Elle protestait contre le port obligatoire du voile dans la République islamique. Au poignet, elle portait un ruban vert, couleur du mouvement qui avait contesté, en  2009, la réélection du président ultraconservateur Mahmoud Ahmadinejad. Elle a été arrêtée, et son nom publié quelques heures plus tard : Narges Hosseini.
Une photographie de son geste a circulé sur les réseaux sociaux et très vite, ailleurs dans la capitale, d'autres femmes l'ont imitée avec des foulards noir et rouge. Le lendemain, un jeune homme est monté à son tour sur le même coffre, brandissant un foulard blanc. Le 31  janvier, les internautes iraniens ont été plus surpris encore en voyant la photographie d'une jeune femme, montée elle aussi sur un bloc électrique dans la ville très religieuse de Machhad (nord-est). Elle portait le tchador noir -revêtu par les femmes les plus traditionnelles en Iran. L'image a marqué : même parmi le public religieux, certaines femmes sympathisent avec celles qui luttent contre le voile obligatoire.
Depuis l'instauration de la République islamique, en  1979, les femmes sont tenues de se couvrir tout le corps, sauf le visage et les mains. Une police des mœurs arrête régulièrement dans les rues les " mal-voilées ", les emmenant au poste, où elles sont photographiées comme des criminelles, et parfois condamnées à payer une amende.

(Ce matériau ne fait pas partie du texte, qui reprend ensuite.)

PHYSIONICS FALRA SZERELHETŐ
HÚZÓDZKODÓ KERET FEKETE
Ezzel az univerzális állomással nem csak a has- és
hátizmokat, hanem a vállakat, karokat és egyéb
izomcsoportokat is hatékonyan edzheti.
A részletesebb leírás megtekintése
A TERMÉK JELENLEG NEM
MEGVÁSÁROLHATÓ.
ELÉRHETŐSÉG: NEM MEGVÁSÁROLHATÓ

Les Iraniennes qui se dévoilent publiquement depuis le 29  janvier, en montant sur des blocs électriques, reprennent le geste de la jeune Vida Movahed, le 27  décembre 2017. Téhéranaise et mère d'un bébé, Mme  Movahed avait mis en scène son action selon des codes définis par des activistes de la diaspora iranienne aux Etats-Unis, qui invitent les Iraniennes à protester contre le port du voile. Arrêtée sur-le-champ, elle a été relâchée deux semaines plus tard. On ignore si elle est poursuivie en justice.
Guerre de communicationAu lendemain de son action, une vague de manifestations contre la stagnation économique et politique du pays avait déferlé dans au moins 80 villes iraniennes, faisant 25 morts en une semaine. Une photographie de Vida Movahed, diffusée les jours suivants, s'est imposée comme un symbole de ce mouvement, bien que sa reven-dication n'eût pas grand-chose à voir avec celles des manifestants.
Selon Nasrin Sotoudeh, avocate et militante des droits de l'homme, Narges Hosseini reste incarcérée. Une caution de 90 000  euros a été fixée pour sa libération. " Sa famille a été incapable de payer cette somme. Pour le moment, elle reste en prison à -Chahr-e-Rey ", au sud de Téhéran, selon Mme  Sotoudeh. L'avocate rappelle qu'une femme arrêtée pour s'être dévoilée en public risque une peine de prison de dix jours à deux mois, ou une amende pouvant s'élever à 10  euros.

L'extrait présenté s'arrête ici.